In order to solve this problem we need to be familiar with few concepts in vector mathematics. Here one of the most important and crucial formulas is used from vector math which is the position vector formula. If a point divides a line PQ in the ratio of m:n, then the position vector of that particular point is given by the ratio of addition of product of m and Q plus product of n and P to the addition of m and n, given below:
$\Rightarrow \dfrac{{mQ + nP}}{{m + n}}$ is the position vector of the point which divides the line PQ internally.
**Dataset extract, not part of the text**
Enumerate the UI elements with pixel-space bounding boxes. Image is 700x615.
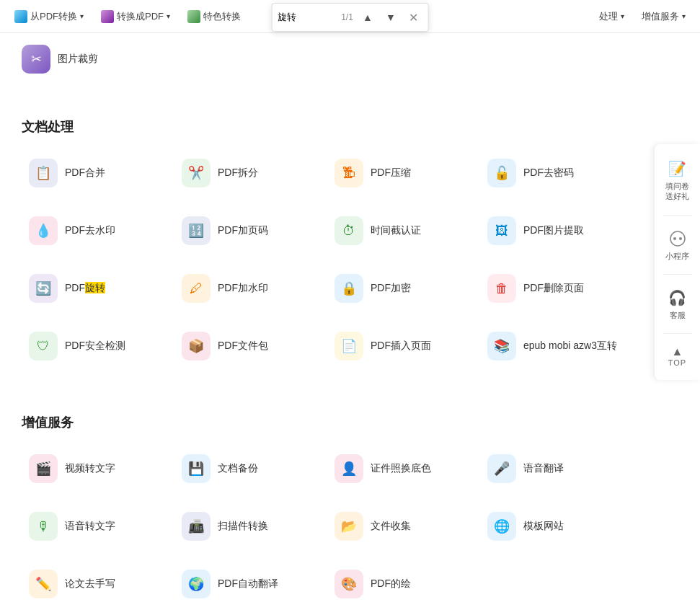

Complete step-by-step solution:
Given that there is a triangle ABC, and we visualizing it as given below:

Given that the point D divides the side AC in the ratio of 3:2.
Also given that the point E divides the side AC in the ratio of 3:1.
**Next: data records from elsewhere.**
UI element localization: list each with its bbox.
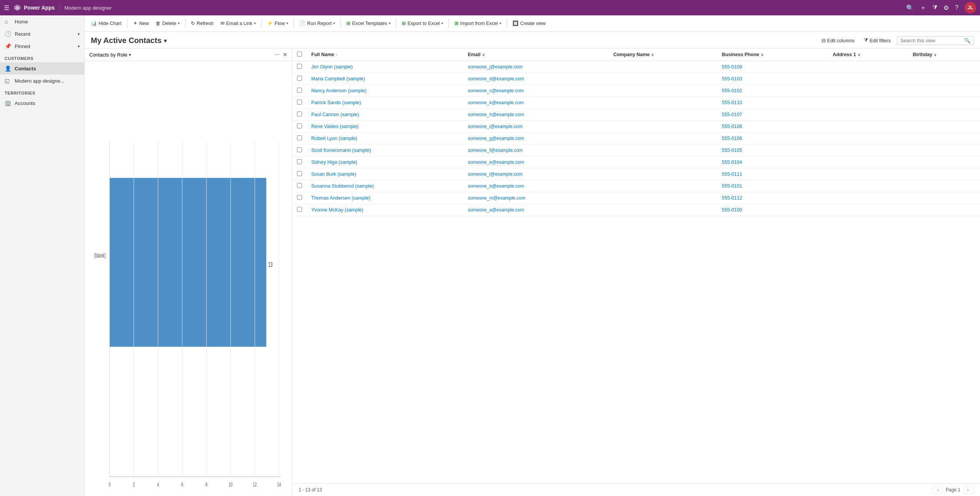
row-fullname[interactable]: Susan Burk (sample)	[307, 168, 463, 180]
row-email[interactable]: someone_k@example.com	[463, 97, 609, 109]
flow-button[interactable]: ⚡ Flow ▾	[264, 19, 291, 28]
email-link-button[interactable]: ✉ Email a Link ▾	[217, 19, 259, 28]
add-icon[interactable]: ＋	[920, 4, 926, 12]
sidebar-item-pinned[interactable]: 📌 Pinned ▾	[0, 40, 84, 52]
row-email[interactable]: someone_h@example.com	[463, 109, 609, 121]
row-select[interactable]	[297, 64, 302, 69]
delete-button[interactable]: 🗑 Delete ▾	[153, 19, 183, 28]
row-email[interactable]: someone_c@example.com	[463, 85, 609, 97]
table-header: Full Name ↑ Email ∨	[292, 48, 980, 61]
row-select[interactable]	[297, 171, 302, 176]
row-fullname[interactable]: Paul Cannon (sample)	[307, 109, 463, 121]
create-view-button[interactable]: 🔲 Create view	[509, 19, 549, 28]
row-checkbox[interactable]	[292, 156, 307, 168]
row-checkbox[interactable]	[292, 109, 307, 121]
row-fullname[interactable]: Scott Konersmann (sample)	[307, 145, 463, 156]
sidebar-item-home[interactable]: ⌂ Home	[0, 15, 84, 28]
chart-title[interactable]: Contacts by Role ▾	[89, 52, 131, 58]
row-email[interactable]: someone_l@example.com	[463, 168, 609, 180]
chart-close-icon[interactable]: ✕	[283, 52, 287, 58]
search-box[interactable]: 🔍	[897, 36, 974, 45]
row-select[interactable]	[297, 183, 302, 188]
search-icon[interactable]: 🔍	[906, 4, 914, 12]
row-checkbox[interactable]	[292, 192, 307, 204]
refresh-button[interactable]: ↻ Refresh	[188, 19, 217, 28]
sidebar-item-accounts[interactable]: 🏢 Accounts	[0, 97, 84, 109]
row-email[interactable]: someone_m@example.com	[463, 192, 609, 204]
row-fullname[interactable]: Thomas Andersen (sample)	[307, 192, 463, 204]
th-fullname[interactable]: Full Name ↑	[307, 48, 463, 61]
row-fullname[interactable]: Yvonne McKay (sample)	[307, 204, 463, 216]
sidebar-item-modern-app[interactable]: ◱ Modern app designe...	[0, 75, 84, 87]
row-select[interactable]	[297, 100, 302, 105]
row-select[interactable]	[297, 195, 302, 200]
settings-icon[interactable]: ⚙	[943, 4, 949, 12]
row-email[interactable]: someone_i@example.com	[463, 121, 609, 133]
row-checkbox[interactable]	[292, 85, 307, 97]
pinned-chevron: ▾	[78, 44, 80, 48]
select-all-checkbox[interactable]	[297, 52, 302, 57]
bar-blank[interactable]	[110, 178, 266, 347]
row-fullname[interactable]: Robert Lyon (sample)	[307, 133, 463, 145]
row-fullname[interactable]: Sidney Higa (sample)	[307, 156, 463, 168]
th-phone[interactable]: Business Phone ∨	[717, 48, 828, 61]
row-email[interactable]: someone_b@example.com	[463, 180, 609, 192]
avatar[interactable]: JL	[965, 2, 976, 13]
hide-chart-button[interactable]: 📊 Hide Chart	[88, 19, 125, 28]
edit-columns-button[interactable]: ⊟ Edit columns	[818, 36, 858, 45]
row-select[interactable]	[297, 88, 302, 93]
th-company[interactable]: Company Name ∨	[609, 48, 717, 61]
row-select[interactable]	[297, 159, 302, 164]
row-select[interactable]	[297, 76, 302, 81]
row-email[interactable]: someone_j@example.com	[463, 61, 609, 73]
row-email[interactable]: someone_a@example.com	[463, 204, 609, 216]
row-fullname[interactable]: Nancy Anderson (sample)	[307, 85, 463, 97]
row-email[interactable]: someone_g@example.com	[463, 133, 609, 145]
row-email[interactable]: someone_e@example.com	[463, 156, 609, 168]
svg-text:6: 6	[181, 481, 183, 488]
view-title[interactable]: My Active Contacts ▾	[91, 36, 167, 45]
row-select[interactable]	[297, 112, 302, 117]
sidebar-item-recent[interactable]: 🕐 Recent ▾	[0, 28, 84, 40]
row-checkbox[interactable]	[292, 121, 307, 133]
th-birthday[interactable]: Birthday ∨	[908, 48, 980, 61]
row-fullname[interactable]: Patrick Sands (sample)	[307, 97, 463, 109]
chart-options-icon[interactable]: ⋯	[274, 52, 280, 58]
edit-filters-button[interactable]: ⧩ Edit filters	[861, 36, 894, 45]
row-email[interactable]: someone_d@example.com	[463, 73, 609, 85]
hamburger-icon[interactable]: ☰	[4, 4, 9, 12]
row-checkbox[interactable]	[292, 145, 307, 156]
row-fullname[interactable]: Susanna Stubberod (sample)	[307, 180, 463, 192]
row-select[interactable]	[297, 135, 302, 140]
row-fullname[interactable]: Maria Campbell (sample)	[307, 73, 463, 85]
next-page-button[interactable]: ▶	[963, 486, 974, 494]
svg-text:(blank): (blank)	[94, 252, 105, 259]
row-checkbox[interactable]	[292, 168, 307, 180]
row-checkbox[interactable]	[292, 180, 307, 192]
row-checkbox[interactable]	[292, 133, 307, 145]
th-checkbox[interactable]	[292, 48, 307, 61]
filter-icon[interactable]: ⧩	[932, 4, 937, 11]
row-select[interactable]	[297, 147, 302, 152]
import-excel-button[interactable]: ⊞ Import from Excel ▾	[451, 19, 504, 28]
help-icon[interactable]: ?	[955, 4, 958, 11]
export-excel-button[interactable]: ⊞ Export to Excel ▾	[399, 19, 446, 28]
row-company	[609, 97, 717, 109]
row-checkbox[interactable]	[292, 61, 307, 73]
run-report-button[interactable]: 📄 Run Report ▾	[296, 19, 338, 28]
row-fullname[interactable]: Rene Valdes (sample)	[307, 121, 463, 133]
row-select[interactable]	[297, 207, 302, 212]
search-input[interactable]	[900, 38, 962, 43]
row-fullname[interactable]: Jim Glynn (sample)	[307, 61, 463, 73]
sidebar-item-contacts[interactable]: 👤 Contacts	[0, 62, 84, 75]
th-address[interactable]: Address 1 ∨	[828, 48, 908, 61]
row-checkbox[interactable]	[292, 73, 307, 85]
prev-page-button[interactable]: ◀	[932, 486, 943, 494]
row-email[interactable]: someone_f@example.com	[463, 145, 609, 156]
th-email[interactable]: Email ∨	[463, 48, 609, 61]
new-button[interactable]: ＋ New	[130, 18, 152, 28]
row-checkbox[interactable]	[292, 204, 307, 216]
row-checkbox[interactable]	[292, 97, 307, 109]
row-select[interactable]	[297, 123, 302, 128]
excel-templates-button[interactable]: ⊞ Excel Templates ▾	[343, 19, 394, 28]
H is the point of intersection of the lines AD and BE along with CF, where F divides the side AB and we have to find in what ratio F divides the line AB.
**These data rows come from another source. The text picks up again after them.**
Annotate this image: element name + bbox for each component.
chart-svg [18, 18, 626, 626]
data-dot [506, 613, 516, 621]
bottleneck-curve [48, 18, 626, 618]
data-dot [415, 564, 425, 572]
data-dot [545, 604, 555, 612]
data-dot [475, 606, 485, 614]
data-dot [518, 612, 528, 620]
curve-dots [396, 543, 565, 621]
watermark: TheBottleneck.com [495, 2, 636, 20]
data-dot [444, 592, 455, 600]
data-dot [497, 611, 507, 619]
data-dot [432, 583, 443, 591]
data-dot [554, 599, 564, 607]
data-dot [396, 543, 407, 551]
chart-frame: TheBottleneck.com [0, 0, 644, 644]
Consider that the vertex A is at the origin (0,0).
The points B and C have the position vectors as b and c respectively.
Now applying the position vector formula here at the point D which divides the side BC in the ratio of 3:2, as given below:
The position vector of point D is given by:
$\Rightarrow D = \dfrac{{3(c) + 2(b)}}{{3 + 2}}$
$\Rightarrow D = \dfrac{{3c + 2b}}{5}$
Now applying the position vector formula here at the point E, as it divides the side BC in the ratio of 3:2, as given below:
The position vector of point E is given by:
$\Rightarrow E = \dfrac{{3(c) + 1(0,0)}}{{3 + 1}}$
$\Rightarrow E = \dfrac{{3c}}{4}$
Now let us consider that the point H divides the line AD in the ratio of $t:1 - t$, applying the position vector formula at H on the line AD, as given below:
$\Rightarrow AD = \dfrac{{t(D) + 1 - t(0,0)}}{{t + 1 - t}}$
We know that the position of $D = \dfrac{{3c + 2b}}{5}$, substituting it in the AD equation, as given below:
$\Rightarrow AD = t\left( {\dfrac{{3c + 2b}}{5}} \right)$
$\Rightarrow AD = \dfrac{{3t}}{5}c + \dfrac{{2t}}{5}b$
Now let us consider that the point H divides the line BE in the ratio of $s:1 - s$, applying the position vector formula at H on the line BE, as given below:
$\Rightarrow BE = \dfrac{{s(E) + (1 - s)b}}{{s + 1 - s}}$
We know that the position of $E = \dfrac{{3c}}{4}$, substituting it in the BE equation, as given below:
$\Rightarrow BE = s\left( {\dfrac{{3c}}{4}} \right) + (1 - s)b$
$\Rightarrow BE = \dfrac{{3s}}{4}c + (1 - s)b$
Now the lines BE and AD intersect at H. Hence equating the position vectors of H on BE and AD, as given below:
$\Rightarrow \dfrac{{3t}}{5}c + \dfrac{{2t}}{5}b = \dfrac{{3s}}{4}c + (1 - s)b$
In the above expression comparing the coefficients of b and c, as given below:
Equating the coefficients of c, as given below:
$\Rightarrow \dfrac{{3t}}{5} = \dfrac{{3s}}{4}$
$\Rightarrow t = \dfrac{{5s}}{4}$
Now equating the coefficients of b, as given below:
$\Rightarrow \dfrac{{2t}}{5} = 1 - s$
So now we have two equations and two variables s and t, solving the two equations to get the values of t and s, as given below:
Substituting the value of t, $t = \dfrac{{5s}}{4}$ in the expression $\dfrac{{2t}}{5} = 1 - s$, gives:
$\Rightarrow \dfrac{2}{5}\left( {\dfrac{{5s}}{4}} \right) = 1 - s$
$\Rightarrow \dfrac{s}{2} = 1 - s$
$\Rightarrow s = \dfrac{2}{3}$
Substituting this obtained expression in the t expression in order to get the value of t, as given:
$\Rightarrow \;t = \dfrac{5}{6}$
$\therefore s = \dfrac{2}{3}$ and hence, $(1 - s) = \dfrac{1}{3}$
$\therefore t = \dfrac{5}{6}$ and hence, $(1 - t) = \dfrac{1}{6}$
Now substitute these values in the position vector of on AD, as given below:
$\Rightarrow H = t\left( {\dfrac{{3c + 2b}}{5}} \right)$
$\Rightarrow H = \dfrac{5}{6}\left( {\dfrac{{3c + 2b}}{5}} \right)$
$\Rightarrow H = \dfrac{{3c + 2b}}{6}$
Now consider the point F on AB as it is given that it is a point of intersection of AB and CH.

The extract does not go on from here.